Je traverse d’abord la partie Nord de l’expo pour descendre ensuite vers la partie Sud où se trouve la zone Signature. On y trouve entre autres le Earth Mart conçu par Kengo Kuma et un très étrange pavillon argenté nommé Null² (prononcé nurunuru, ヌルヌル), conçu par NOIZ Architects et produit par l’artiste Yoichi Ochiai. Cet objet architectural futuriste et mystérieux se compose de blocs couverts de membranes-miroirs faites d’un composite résine-métal avec une finition très réfléchissante. Ces membranes vibrent avec le son, ce qui provoque des distorsions de l’environnement réfléchi autour du pavillon. Je n’ai malheureusement pas vu l’intérieur, accessible seulement sur réservation, mais on y trouve une salle d’exposition où les visiteurs peuvent utiliser une application pour créer leur avatar numérique. Celui-ci imite les gestes des visiteurs et interagit dans un espace virtuel. Ce pavillon entend interroger ce que signifiera la vie dans le futur, notamment à l’interface entre le physique et le numérique.

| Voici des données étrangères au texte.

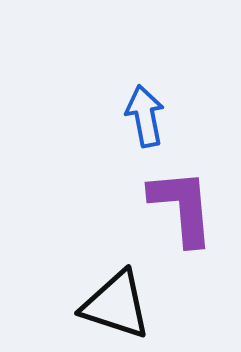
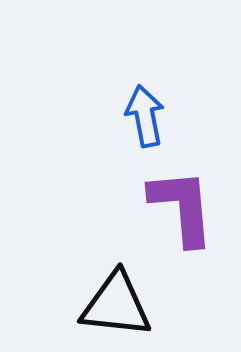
black triangle: rotated 12 degrees counterclockwise
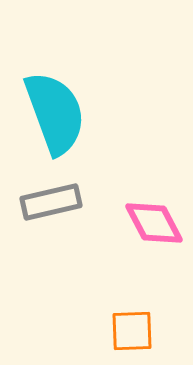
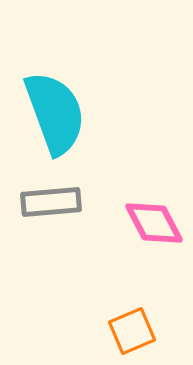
gray rectangle: rotated 8 degrees clockwise
orange square: rotated 21 degrees counterclockwise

Devant le Jellyfish Pavillon (くらげ館), je suis surpris de voir un groupe scolaire attendre sagement devant l’entrée. Je m’en suis rendu compte plus tard en regardant mes propres photographies, mais il y avait beaucoup d’écoliers ce jour-là. Il s’agissait certainement, pour certains, de leur voyage scolaire de collège. En redescendant vers l’océan, au sud de l’anneau, un spectacle de jets d’eau commençait tout juste. À la fin de celui-ci, la mascotte Myaku-Myaku apparaissait sur le devant de la scène sous les regards amusés de la foule. La mascotte ne parle pas mais est accompagnée d’une présentatrice qui fait les questions-réponses, interprétant les moindres faits et gestes de Myaku-Myaku. Cette apparition inattendue m’a donné le sourire pendant quelques instants.

Je reprends ensuite mon parcours vers d’autres pavillons de pays. La chaleur est présente mais reste supportable. Il faut tout de même boire beaucoup d’eau. Je ne sais pas où donner de la tête car toutes les formes architecturales qui se présentent devant moi sont intéressantes. Cela me donne le sentiment que chaque recoin de l’Expo a été réfléchi.